In 1797 Morris conveyed his household furniture to Thomas Fitzsimmons which was sold at public auction. What was left was lent to Mrs. Morris by Fitzsimmons and Morris son-in-law Marshall; all Morris had left in his house was some bedding, clothing, part of a quarter cask of wine; part of a barrel of flour, some coffee, a little sugar and some bottled wine which was the remainder from a cask he had given to his daughter Maria. Morris attempted to avoid creditors by staying outside the city at his country estate "The Hills", located on the Schuylkill River, but his creditors literally pursued him to his gate. Morris was sued by a former partner, James Greenleaf, who had been imprisoned for fraud and was serving time in debtors' prison. Unable to dodge his creditors and their lawyers, Morris was finally arrested.
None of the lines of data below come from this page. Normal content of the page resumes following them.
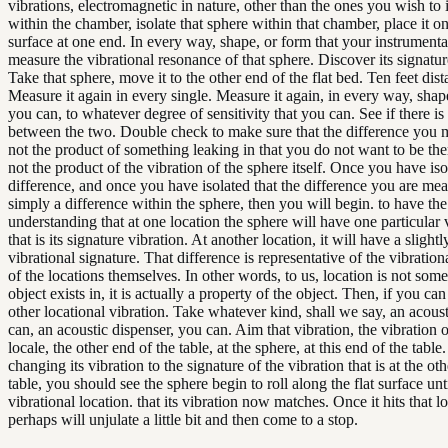
vibrations, electromagnetic in nature, other than the ones you wish to
within the chamber, isolate that sphere within that chamber, place it on 
surface at one end. In every way, shape, or form that your instrumenta
measure the vibrational resonance of that sphere. Discover its signatur
Take that sphere, move it to the other end of the flat bed. Ten feet dist
Measure it again in every single. Measure it again, in every way, shap
you can, to whatever degree of sensitivity that you can. See if there is
between the two. Double check to make sure that the difference you m
not the product of something leaking in that you do not want to be there
not the product of the vibration of the sphere itself. Once you have iso
difference, and once you have isolated that the difference you are mea
simply a difference within the sphere, then you will begin. to have th
understanding that at one location the sphere will have one particular 
that is its signature vibration. At another location, it will have a slightl
vibrational signature. That difference is representative of the vibration
of the locations themselves. In other words, to us, location is not som
object exists in, it is actually a property of the object. Then, if you can
other locational vibration. Take whatever kind, shall we say, an acou
can, an acoustic dispenser, you can. Aim that vibration, the vibration o
locale, the other end of the table, at the sphere, at this end of the tabl
changing its vibration to the signature of the vibration that is at the ot
table, you should see the sphere begin to roll along the flat surface unti
vibrational location. that its vibration now matches. Once it hits that lo
perhaps will unjulate a little bit and then come to a stop.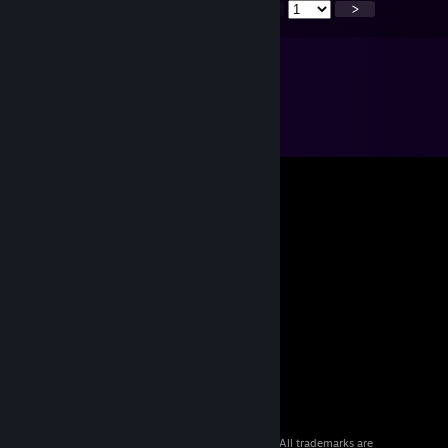
<
>
© 2026 Valve Corporation. All rights reserved. All trademarks are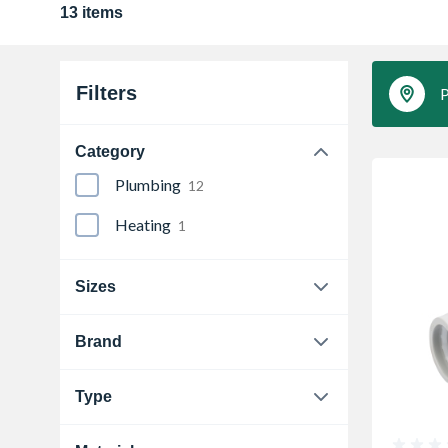
13 items
Filters
P
Category
Plumbing
12
Heating
1
Sizes
15 mm
1
Brand
Hep2O
1
Type
Pegler
1
Compression Elbow
1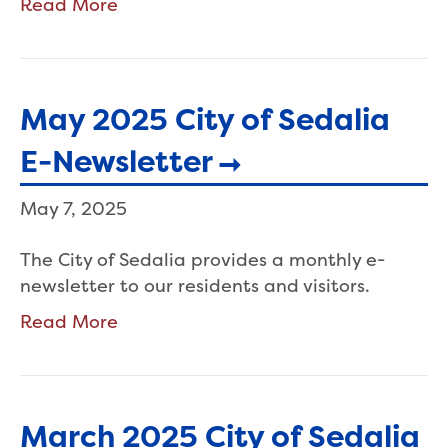
Read More
May 2025 City of Sedalia
E-Newsletter
May 7, 2025
The City of Sedalia provides a monthly e-
newsletter to our residents and visitors.
Read More
March 2025 City of Sedalia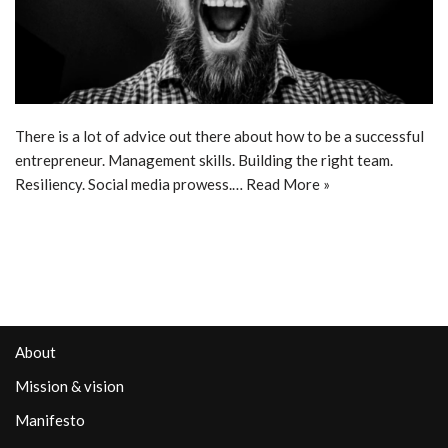
There is a lot of advice out there about how to be a successful
entrepreneur. Management skills. Building the right team.
Resiliency. Social media prowess.…
Read More »
About
Mission & vision
Manifesto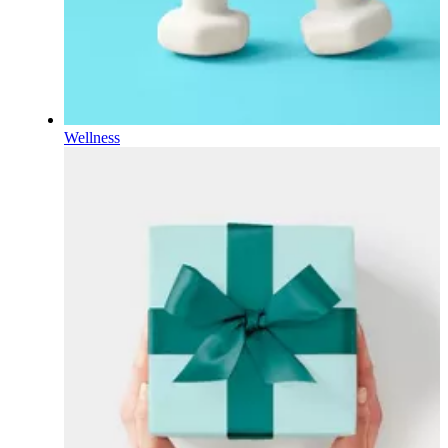
Wellness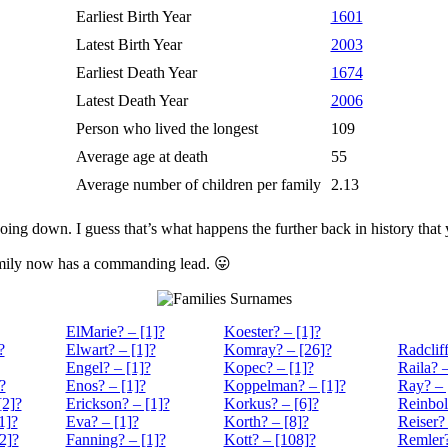
Earliest Birth Year
1601
Latest Birth Year
2003
Earliest Death Year
1674
Latest Death Year
2006
Person who lived the longest
109
Average age at death
55
Average number of children per family
2.13
oing down. I guess that’s what happens the further back in history that
family now has a commanding lead. 😛
Surnames
ElMarie? – [1]?
Koester? – [1]?
?
Elwart? – [1]?
Komray? – [26]?
Radcliff
Engel? – [1]?
Kopec? – [1]?
Raila? –
?
Enos? – [1]?
Koppelman? – [1]?
Ray? – 
[2]?
Erickson? – [1]?
Korkus? – [6]?
Reinbol
1]?
Eva? – [1]?
Korth? – [8]?
Reiser? 
2]?
Fanning? – [1]?
Kott? – [108]?
Remler?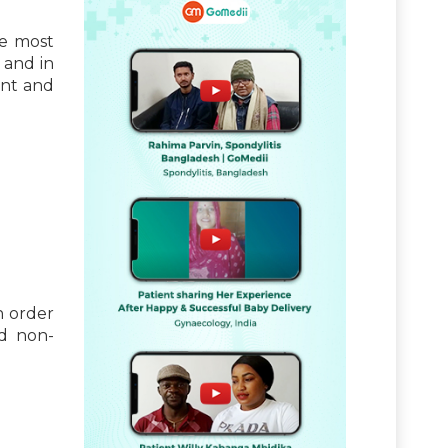
he most
 and in
ent and
n order
nd non-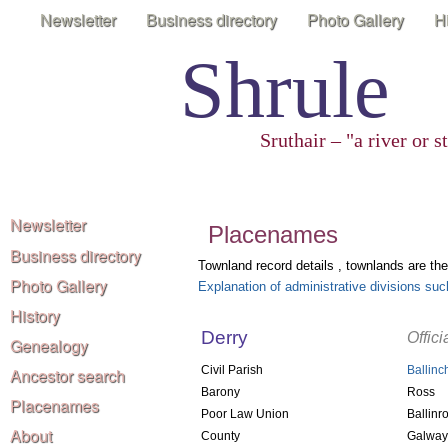
Newsletter
Business directory
Photo Gallery
H
Shrule
Sruthair – "a river or 
Newsletter
Placenames
Business directory
Townland record details , townlands are the
Photo Gallery
Explanation of administrative divisions s
History
Derry
Offic
Genealogy
Civil Parish
Ballinc
Ancestor search
Barony
Ross
Placenames
Poor Law Union
Ballinr
About
County
Galway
He was imprisoned for debt in Prune Street prison in Philadelphia from February 1798 to August 1801. Morris property Summerseat (Morrisville, Pennsylvania) would be sold in a Sherriff's sale on June 9, 1798, to George Clymer and Thomas Fitzsimmons for $41,000.00. In January 1799 Morris lamented to Nicholson of how a London firm had refused to accept his bill of lading £389 sterling "because the money in the hands of the party upon whom the bill was drawn had been attached by the owner of a bond given for payment of some lands in Georgia". 43 of the 100 acres of Morris estate "The Hills" was purchased in March 1799 by Henry Pratt for $14,654.00 for his country house Lemon Hill after the tearing down of Morris's old mansion; in turn the "Lemon Hill" estate became part of the foundation for Fairmount Park Philadelphia; one part of Morris property which had also been purchased in 1799 by William Cannard became part of the Sedgeley mansion-which in turn ironically became part of Fairmont Park. Of his partners Geenleaf was released after being declared bankrupt in 1798; Nicholson died in prison in 1800.